Most municipal solid waste in the Global South goes into unsanitary landfills or open dumps. Even during the economic downturn during the COVID-19 pandemic, the amount of waste heading to landfill sites in Brazil, for example, increased due to lower recycling rates [ 64 ]. In Johor, Malaysia, landfilling destroys natural habitats and depletes the flora and fauna [ 65 ]. Moreover, landfilling with untreated, unsorted waste led to severe public health issues in South America [ 66 ]. Based on a study on 30 Brazilian cities, Urban and Nakada [ 64 ] report that 35% of medical waste was not properly treated before disposal, which poses a threat to public health, including the spread of COVID-19. Landfills and open dumps are also associated with high emissions of methane (CH 4 ), a major GHG [ 67 , 68 ]. Landfills and wastewater release 17% of the global methane emission [ 25 ]. About 29 metric tons of methane are emitted annually from landfills globally, accounting for about 8% of estimated global emissions, with 1.3 metric tons released from landfills in Africa [ 7 ]. The rate of landfill gas production steadily rises while MSW accumulates in the landfill emissions.

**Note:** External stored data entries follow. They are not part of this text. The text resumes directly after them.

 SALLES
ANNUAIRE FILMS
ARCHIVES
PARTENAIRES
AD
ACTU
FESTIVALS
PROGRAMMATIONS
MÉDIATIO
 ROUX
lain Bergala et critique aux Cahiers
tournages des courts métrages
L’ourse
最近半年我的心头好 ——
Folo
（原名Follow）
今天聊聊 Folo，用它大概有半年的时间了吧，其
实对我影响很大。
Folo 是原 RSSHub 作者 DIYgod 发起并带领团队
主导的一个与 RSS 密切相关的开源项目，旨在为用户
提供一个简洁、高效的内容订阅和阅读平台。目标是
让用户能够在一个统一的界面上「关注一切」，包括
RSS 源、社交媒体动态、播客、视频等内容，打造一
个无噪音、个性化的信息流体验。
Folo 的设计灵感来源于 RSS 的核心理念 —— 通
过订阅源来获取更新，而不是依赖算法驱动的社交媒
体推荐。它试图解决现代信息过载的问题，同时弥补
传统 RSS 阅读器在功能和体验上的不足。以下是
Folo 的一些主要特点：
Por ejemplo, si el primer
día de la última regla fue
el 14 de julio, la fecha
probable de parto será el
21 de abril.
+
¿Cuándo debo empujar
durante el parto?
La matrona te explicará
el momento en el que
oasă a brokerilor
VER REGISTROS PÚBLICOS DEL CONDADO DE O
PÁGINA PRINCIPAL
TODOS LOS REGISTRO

Released methane and ammonia gases can cause health hazards such as respiratory diseases [ 37 , 69 , 70 , 71 ]. Since methane is highly combustible, it can cause fire and explosion hazards [ 72 ].

Open dumping sites with organic waste create the environment for the breeding of disease-carrying vectors, including rodents, flies, and mosquitoes [ 40 , 45 , 51 , 73 , 74 , 75 , 76 , 77 , 78 , 79 ]. Associated vector-borne diseases include zika virus, dengue, and malaria fever [ 70 , 71 , 72 , 73 , 74 , 75 , 76 , 77 , 78 , 79 , 80 ]. In addition, there are risks of water-borne illnesses such as leptospirosis, intestinal worms, diarrhea, and hepatitis A [ 80 , 81 ].

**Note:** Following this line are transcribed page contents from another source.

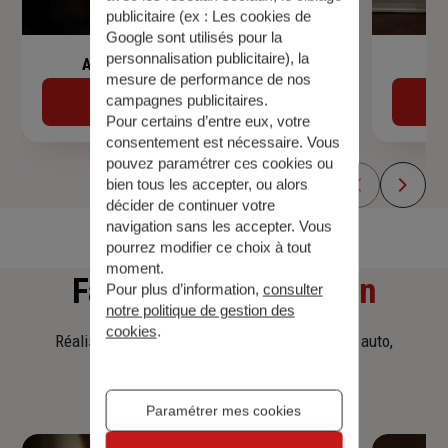
publicitaire (ex :
Les cookies de
Google sont utilisés pour la
personnalisation publicitaire
), la
Assurance de prêt immobilier
mesure de performance de nos
campagnes publicitaires.
Découvrir
Pour certains d’entre eux, votre
consentement est nécessaire. Vous
pouvez paramétrer ces cookies ou
bien tous les accepter, ou alors
décider de continuer votre
navigation sans les accepter. Vous
pourrez modifier ce choix à tout
moment.
Faites
une simulation
Pour plus d’information,
consulter
notre politique de gestion des
cookies
.
Réalisez une simulation tarifaire d'assurance, auto,
habitation, prêt immobilier.
Paramétrer mes cookies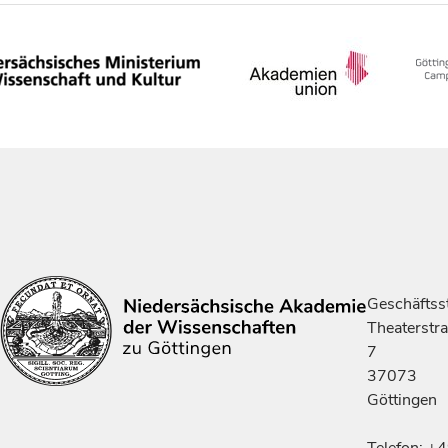
Geschäftsst
Theaterstr
7
37073
Göttingen
Telefon: +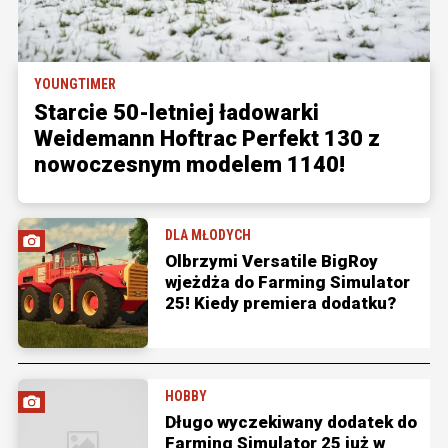
YOUNGTIMER
Starcie 50-letniej ładowarki
Weidemann Hoftrac Perfekt 130 z
nowoczesnym modelem 1140!
DLA MŁODYCH
Olbrzymi Versatile BigRoy
wjeżdża do Farming Simulator
25! Kiedy premiera dodatku?
HOBBY
Długo wyczekiwany dodatek do
Farming Simulator 25 już w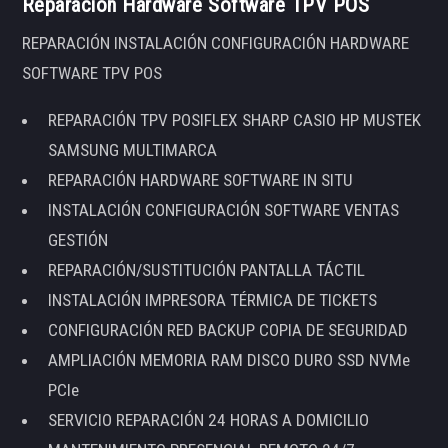
Reparación Hardware Software TPV POS
REPARACIÓN INSTALACIÓN CONFIGURACIÓN HARDWARE
SOFTWARE TPV POS
REPARACIÓN TPV POSIFLEX SHARP CASIO HP MUSTEK
SAMSUNG MULTIMARCA
REPARACIÓN HARDWARE SOFTWARE IN SITU
INSTALACIÓN CONFIGURACIÓN SOFTWARE VENTAS
GESTIÓN
REPARACIÓN/SUSTITUCIÓN PANTALLA TÁCTIL
INSTALACIÓN IMPRESORA TÉRMICA DE TICKETS
CONFIGURACIÓN RED BACKUP COPIA DE SEGURIDAD
AMPLIACIÓN MEMORIA RAM DISCO DURO SSD NVMe
PCIe
SERVICIO REPARACIÓN 24 HORAS A DOMICILIO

Odors from landfill sites, and their physical appearance, affect the lives of nearby residents by threatening their health and undermining their livelihoods, lowering their property values [ 37 , 38 , 68 , 82 , 83 , 84 ]. Moreover, the emission of ammonia (NH 3 ) from landfill sites can damage species’ composition and plant leaves [ 85 ]. In addition, the pollutants from landfill sites damage soil quality [ 73 , 84 ]. Landfill sites also generate dust and are sources of noise pollution [ 86 ].

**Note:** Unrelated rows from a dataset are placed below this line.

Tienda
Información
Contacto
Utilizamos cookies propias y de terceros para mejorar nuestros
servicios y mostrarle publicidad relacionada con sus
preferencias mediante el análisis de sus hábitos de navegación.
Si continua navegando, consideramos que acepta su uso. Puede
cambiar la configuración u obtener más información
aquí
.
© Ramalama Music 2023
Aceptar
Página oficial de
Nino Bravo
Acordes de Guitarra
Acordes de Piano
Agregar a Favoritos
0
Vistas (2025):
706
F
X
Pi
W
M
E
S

Air and water pollution are intense in the hot and rainy seasons due to the emission of offensive odor, disease-carrying leachates, and runoff. Considerable amounts of methane and CO 2 from landfill sites produce adverse health effects such as skin, eyes, nose, and respiratory diseases [ 69 , 87 , 88 ]. The emission of ammonia can lead to similar problems and even blindness [ 85 , 89 ]. Other toxic gaseous pollutants from landfill sites include Sulphur oxides [ 89 ]. While less than 20% of methane is recovered from landfills in China, Western nations recover up to 60% [ 90 ].

Several studies report leachate from landfill sites contaminating water sources used for drinking and other household applications, which pose significant risks to public health [ 36 , 43 , 53 , 72 , 75 , 83 , 91 , 92 , 93 , 94 , 95 ]. For example, Hong et al. [ 95 ] estimated that, in 2006, the amount of leachates escaping from landfill sites in Pudong (China) was 160–180 m 3 per day. On the other hand, a properly engineered facility for waste disposal can protect public health, preserve important environmental resources, prevent clogging of drainages, and prevent the migration of leachates to contaminate ground and surface water, farmlands, animals, and air from which they enter the human body [ 61 , 96 ]. Moreover, heat in summer can speed up the rate of bacterial action on biodegradable organic material and produce a pungent odor [ 60 , 97 , 98 ]. In China, for example, leachates were not treated in 47% of landfills [ 99 ].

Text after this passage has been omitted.